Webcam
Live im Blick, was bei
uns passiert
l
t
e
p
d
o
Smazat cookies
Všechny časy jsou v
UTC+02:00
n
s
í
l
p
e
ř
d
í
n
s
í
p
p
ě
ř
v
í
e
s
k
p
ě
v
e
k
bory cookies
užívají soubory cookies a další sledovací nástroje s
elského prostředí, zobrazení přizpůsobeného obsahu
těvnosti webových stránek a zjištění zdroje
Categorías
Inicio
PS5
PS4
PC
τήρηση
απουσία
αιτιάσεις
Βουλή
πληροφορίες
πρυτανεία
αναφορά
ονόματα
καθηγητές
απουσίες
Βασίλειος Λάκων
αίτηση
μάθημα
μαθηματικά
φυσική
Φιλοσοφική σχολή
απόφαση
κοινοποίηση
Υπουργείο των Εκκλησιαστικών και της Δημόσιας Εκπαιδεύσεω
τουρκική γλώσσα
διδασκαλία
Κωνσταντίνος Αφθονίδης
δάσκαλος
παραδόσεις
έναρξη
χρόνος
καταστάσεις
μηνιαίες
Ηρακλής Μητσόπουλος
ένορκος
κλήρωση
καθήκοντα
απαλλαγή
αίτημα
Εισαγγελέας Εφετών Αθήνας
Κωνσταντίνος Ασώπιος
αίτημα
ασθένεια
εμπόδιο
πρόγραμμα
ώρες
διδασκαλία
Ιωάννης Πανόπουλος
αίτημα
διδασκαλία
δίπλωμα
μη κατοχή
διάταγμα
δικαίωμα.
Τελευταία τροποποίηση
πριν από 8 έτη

● ● ● ●

*Task statement:*
Exact copies of every record are required.

*Response:*
Webcam
Live im Blick, was bei
uns passiert
l
t
e
p
d
o
Smazat cookies
Všechny časy jsou v
UTC+02:00
n
s
í
l
p
e
ř
d
í
n
s
í
p
p
ě
ř
v
í
e
s
k
p
ě
v
e
k
bory cookies
užívají soubory cookies a další sledovací nástroje s
elského prostředí, zobrazení přizpůsobeného obsahu
těvnosti webových stránek a zjištění zdroje
Categorías
Inicio
PS5
PS4
PC
τήρηση
απουσία
αιτιάσεις
Βουλή
πληροφορίες
πρυτανεία
αναφορά
ονόματα
καθηγητές
απουσίες
Βασίλειος Λάκων
αίτηση
μάθημα
μαθηματικά
φυσική
Φιλοσοφική σχολή
απόφαση
κοινοποίηση
Υπουργείο των Εκκλησιαστικών και της Δημόσιας Εκπαιδεύσεω
τουρκική γλώσσα
διδασκαλία
Κωνσταντίνος Αφθονίδης
δάσκαλος
παραδόσεις
έναρξη
χρόνος
καταστάσεις
μηνιαίες
Ηρακλής Μητσόπουλος
ένορκος
κλήρωση
καθήκοντα
απαλλαγή
αίτημα
Εισαγγελέας Εφετών Αθήνας
Κωνσταντίνος Ασώπιος
αίτημα
ασθένεια
εμπόδιο
πρόγραμμα
ώρες
διδασκαλία
Ιωάννης Πανόπουλος
αίτημα
διδασκαλία
δίπλωμα
μη κατοχή
διάταγμα
δικαίωμα.
Τελευταία τροποποίηση
πριν από 8 έτη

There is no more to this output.